Records contained in a dataset
-*-

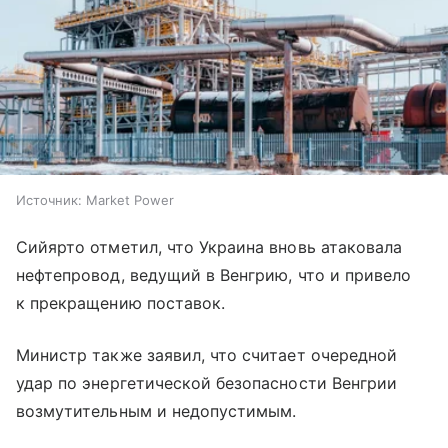
Источник:
Market Power
Сийярто отметил, что Украина вновь атаковала
нефтепровод, ведущий в Венгрию, что и привело
к прекращению поставок.
Министр также заявил, что считает очередной
удар по энергетической безопасности Венгрии
возмутительным и недопустимым.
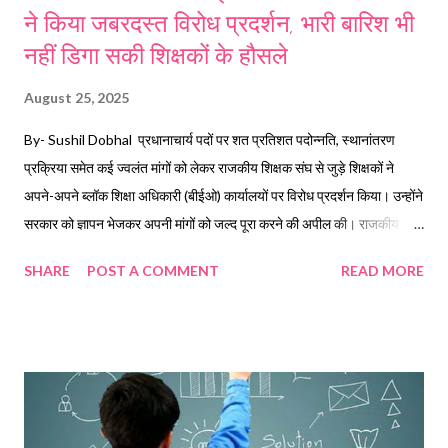
ने किया जबरदस्त विरोध प्रदर्शन, भारी बारिश भी
नहीं डिगा सकी शिक्षकों के हौसले
August 25, 2025
By- Sushil Dobhal प्रधानाचार्य पदों पर शत प्रतिशत पदोन्नति, स्थानांतरण
प्रक्रिया समेत कई ज्वलंत मांगों को लेकर राजकीय शिक्षक संघ से जुड़े शिक्षकों ने
अपने-अपने ब्लॉक शिक्षा अधिकारी (बीईओ) कार्यालयों पर विरोध प्रदर्शन किया। उन्होंने
सरकार को ज्ञापन भेजकर अपनी मांगों को जल्द पूरा करने की अपील की। राजकीय
शिक्षक संघ के जिलाध्यक्ष दिलवर रावत एवं मंत्री डॉ. बुद्धि प्रसाद भट्ट ने बताया कि पूर्व
SHARE
POST A COMMENT
READ MORE
निर्धारित चाकडाउन हड़ताल के बाद सोमवार को शिक्षकों ने बीईओ कार्यालयों पर धरना
देकर अपनी समस्याओं के समाधान की मांग की। शिक्षकों ने कहा कि सरकार उनकी मांगों
को अनसुना कर रही है, जिससे वे मजबूरन मध्य शैक्षणिक सत्र और बारिश के मौसम के
बावजूद भी आंदोलन पर उतर आए हैं। उधर विकासखंड जखनीधार के शिक्षकों ने भी बी
ईओ कार्यालय में धना अधिकार जबरदस्त ग्रोथ प्रकट किया है। शिक्षक संघ के जिला
अध्यक्ष दिलबर रावत ने कहा कि 27 अगस्त को शिक्षक आकस्मिक अवकाश लेकर
नरेंद्रनगर में प्रस्तावित धरना-प्रदर्शन में भाग लेंगे। इसके साथ ही उन्होंने कहा कि पूर्व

-*-

**Task goal**
Without the pictures, print the records in full, exactly as they appear.

**Completed task**
Источник:
Market Power
Сийярто отметил, что Украина вновь атаковала
нефтепровод, ведущий в Венгрию, что и привело
к прекращению поставок.
Министр также заявил, что считает очередной
удар по энергетической безопасности Венгрии
возмутительным и недопустимым.
ने किया जबरदस्त विरोध प्रदर्शन, भारी बारिश भी
नहीं डिगा सकी शिक्षकों के हौसले
August 25, 2025
By- Sushil Dobhal प्रधानाचार्य पदों पर शत प्रतिशत पदोन्नति, स्थानांतरण
प्रक्रिया समेत कई ज्वलंत मांगों को लेकर राजकीय शिक्षक संघ से जुड़े शिक्षकों ने
अपने-अपने ब्लॉक शिक्षा अधिकारी (बीईओ) कार्यालयों पर विरोध प्रदर्शन किया। उन्होंने
सरकार को ज्ञापन भेजकर अपनी मांगों को जल्द पूरा करने की अपील की। राजकीय
शिक्षक संघ के जिलाध्यक्ष दिलवर रावत एवं मंत्री डॉ. बुद्धि प्रसाद भट्ट ने बताया कि पूर्व
SHARE
POST A COMMENT
READ MORE
निर्धारित चाकडाउन हड़ताल के बाद सोमवार को शिक्षकों ने बीईओ कार्यालयों पर धरना
देकर अपनी समस्याओं के समाधान की मांग की। शिक्षकों ने कहा कि सरकार उनकी मांगों
को अनसुना कर रही है, जिससे वे मजबूरन मध्य शैक्षणिक सत्र और बारिश के मौसम के
बावजूद भी आंदोलन पर उतर आए हैं। उधर विकासखंड जखनीधार के शिक्षकों ने भी बी
ईओ कार्यालय में धना अधिकार जबरदस्त ग्रोथ प्रकट किया है। शिक्षक संघ के जिला
अध्यक्ष दिलबर रावत ने कहा कि 27 अगस्त को शिक्षक आकस्मिक अवकाश लेकर
नरेंद्रनगर में प्रस्तावित धरना-प्रदर्शन में भाग लेंगे। इसके साथ ही उन्होंने कहा कि पूर्व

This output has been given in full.